I have a lexer that consumes a file character by character, looking for tokens. I tried two methods for NextChar()
, the first reads directly from ifstream
through ifstream::get(ch)
, and the second loads the whole file into a std::stringstream
to avoid disk I/O overhead.
get() method:
inline void Scanner::NextChar()
{
inputStream.get(unscannedChar);
currentCol++;
while (unscannedChar == ' ')
{
inputStream.get(unscannedChar);
currentCol++;
}
if (inputStream.eof()) {
unscannedChar = std::char_traits<char>::eof();
}
}
stringstream
method:
while loading the file into stringstream
takes no time, indexing is extremely slow.

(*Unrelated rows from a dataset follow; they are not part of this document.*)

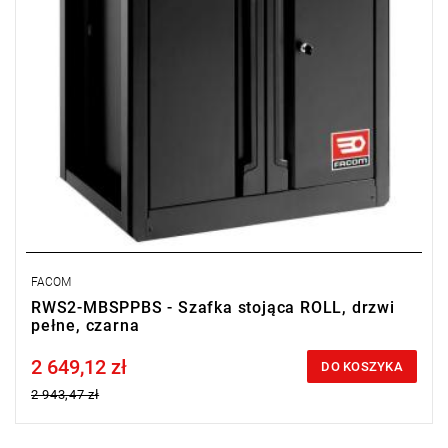
FACOM
RWS2-MBSPPBS - Szafka stojąca ROLL, drzwi
pełne, czarna
2 649,12 zł
Price tax included
DO KOSZYKA
2 943,47 zł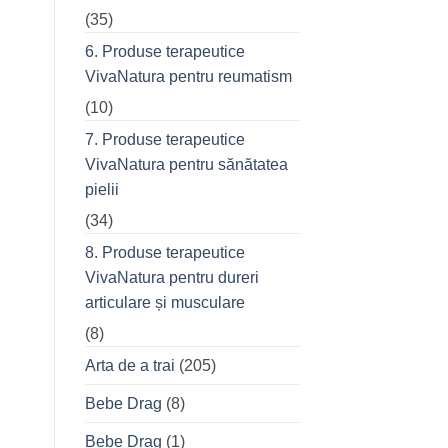
(35)
6. Produse terapeutice
VivaNatura pentru reumatism
(10)
7. Produse terapeutice
VivaNatura pentru sănătatea
pielii
(34)
8. Produse terapeutice
VivaNatura pentru dureri
articulare și musculare
(8)
Arta de a trai
(205)
Bebe Drag
(8)
Bebe Drag
(1)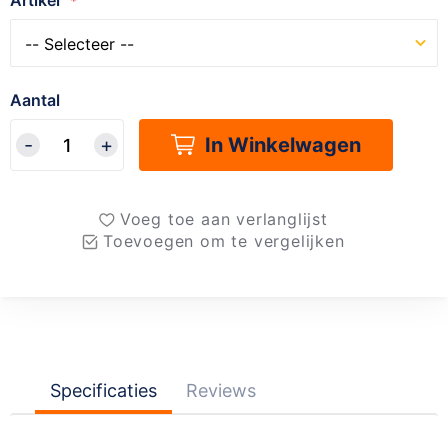
Artikel
Aantal
In Winkelwagen
Voeg toe aan verlanglijst
Toevoegen om te vergelijken
Specificaties
Reviews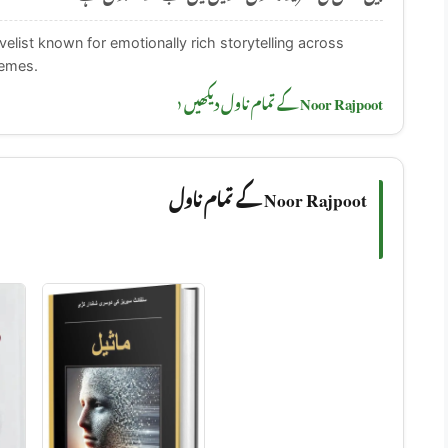
elist known for emotionally rich storytelling across
hemes.
Noor Rajpoot کے تمام ناول دیکھیں ‹
Noor Rajpoot کے تمام ناول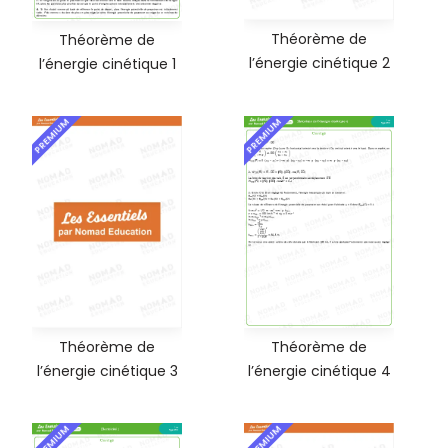
Théorème de
Théorème de
l’énergie cinétique 2
l’énergie cinétique 1
PREMIUM
PREMIUM
Théorème de
Théorème de
l’énergie cinétique 3
l’énergie cinétique 4
PREMIUM
PREMIUM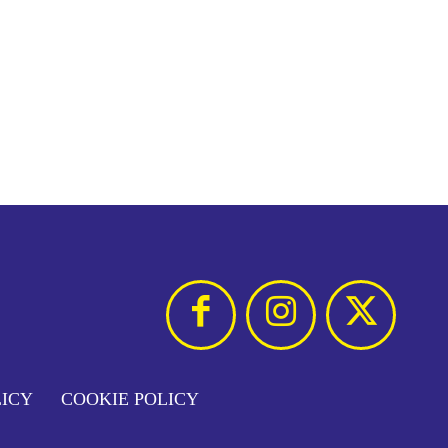
LICY
COOKIE POLICY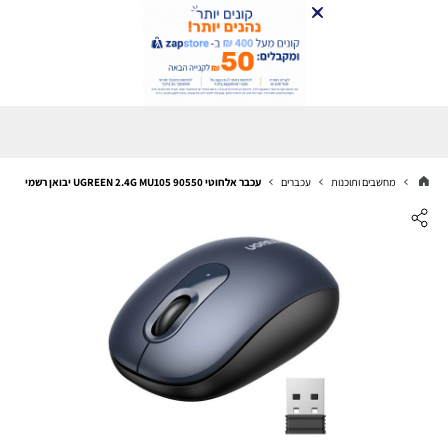
מחשבים ותוכנות
עכברים
עכבר אלחוטי UGREEN 2.4G MU105 90550 יבואן רשמי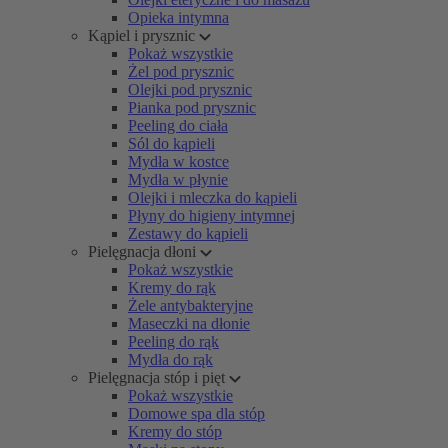
Opieka intymna
Kąpiel i prysznic
Pokaż wszystkie
Żel pod prysznic
Olejki pod prysznic
Pianka pod prysznic
Peeling do ciała
Sól do kąpieli
Mydła w kostce
Mydła w płynie
Olejki i mleczka do kąpieli
Płyny do higieny intymnej
Zestawy do kąpieli
Pielęgnacja dłoni
Pokaż wszystkie
Kremy do rąk
Żele antybakteryjne
Maseczki na dłonie
Peeling do rąk
Mydła do rąk
Pielęgnacja stóp i pięt
Pokaż wszystkie
Domowe spa dla stóp
Kremy do stóp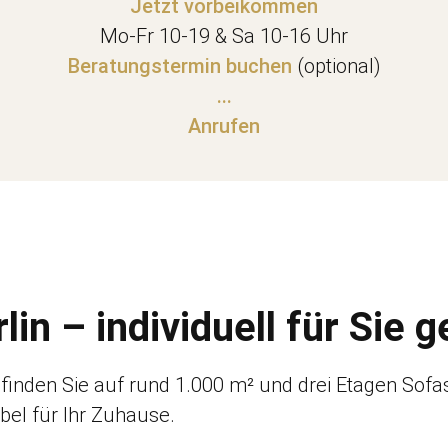
Jetzt vorbeikommen
Mo-Fr 10-19 & Sa 10-16 Uhr
Beratungstermin buchen
(optional)
...
Anrufen
in – individuell für Sie g
finden Sie auf rund 1.000 m² und drei Etagen Sofas,
bel für Ihr Zuhause.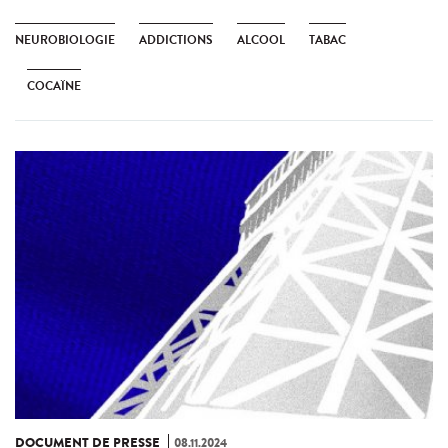
NEUROBIOLOGIE
ADDICTIONS
ALCOOL
TABAC
COCAÏNE
DOCUMENT DE PRESSE
08.11.2024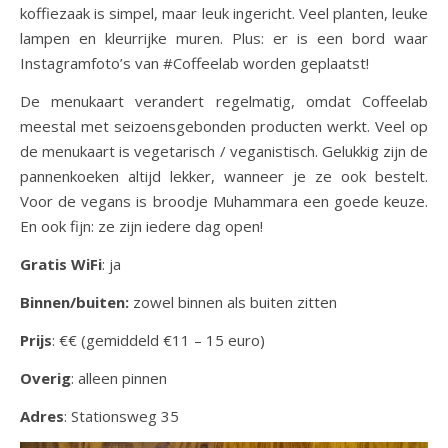
koffiezaak is simpel, maar leuk ingericht. Veel planten, leuke
lampen en kleurrijke muren. Plus: er is een bord waar
Instagramfoto’s van #Coffeelab worden geplaatst!
De menukaart verandert regelmatig, omdat Coffeelab
meestal met seizoensgebonden producten werkt. Veel op
de menukaart is vegetarisch / veganistisch. Gelukkig zijn de
pannenkoeken altijd lekker, wanneer je ze ook bestelt.
Voor de vegans is broodje Muhammara een goede keuze.
En ook fijn: ze zijn iedere dag open!
Gratis WiFi
: ja
Binnen/buiten:
zowel binnen als buiten zitten
Prijs
: €€ (gemiddeld €11 – 15 euro)
Overig
: alleen pinnen
Adres
: Stationsweg 35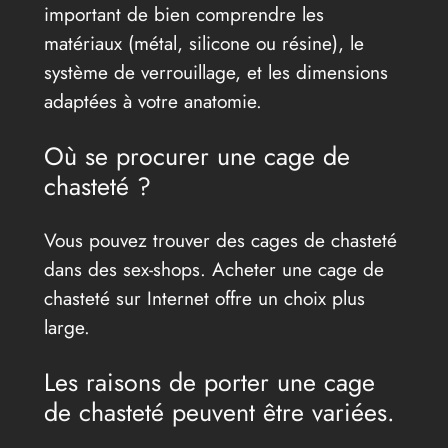
important de bien comprendre les
matériaux (métal, silicone ou résine), le
système de verrouillage, et les dimensions
adaptées à votre anatomie.
Où se procurer une cage de
chasteté ?
Vous pouvez trouver des cages de chasteté
dans des sex-shops. Acheter une cage de
chasteté sur Internet offre un choix plus
large.
Les raisons de porter une cage
de chasteté peuvent être variées.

inline void Scanner::NextChar()
{
unscannedChar = buffer.str()[counter++];
currentCol++;
while (unscannedChar == ' ')
{
unscannedChar = buffer.str()[counter++];
currentCol++;
}
if (counter > buffer.str().size())
{
unscannedChar = std::char_traits<char>::eof();
}
}
I expected the 2nd method to be much faster, since it's iterating over characters in memory not on disk, but I was wrong, and here are some of my tests:
| tokens | ifstream::get() | stringstream::str()[] |
|-------- |----------------- |----------------------- |
| 5 | 0.001 (sec) | 0.001 (sec) |
| 800 | 0.002 (sec) | 0.295 (sec) |
| 21000 | 0.044 (sec) | 693.403 (sec) |
NextChar()
is extremely important for my project, and I need to make it as fast as possible and I would appreciate explaining why am I having the previous results?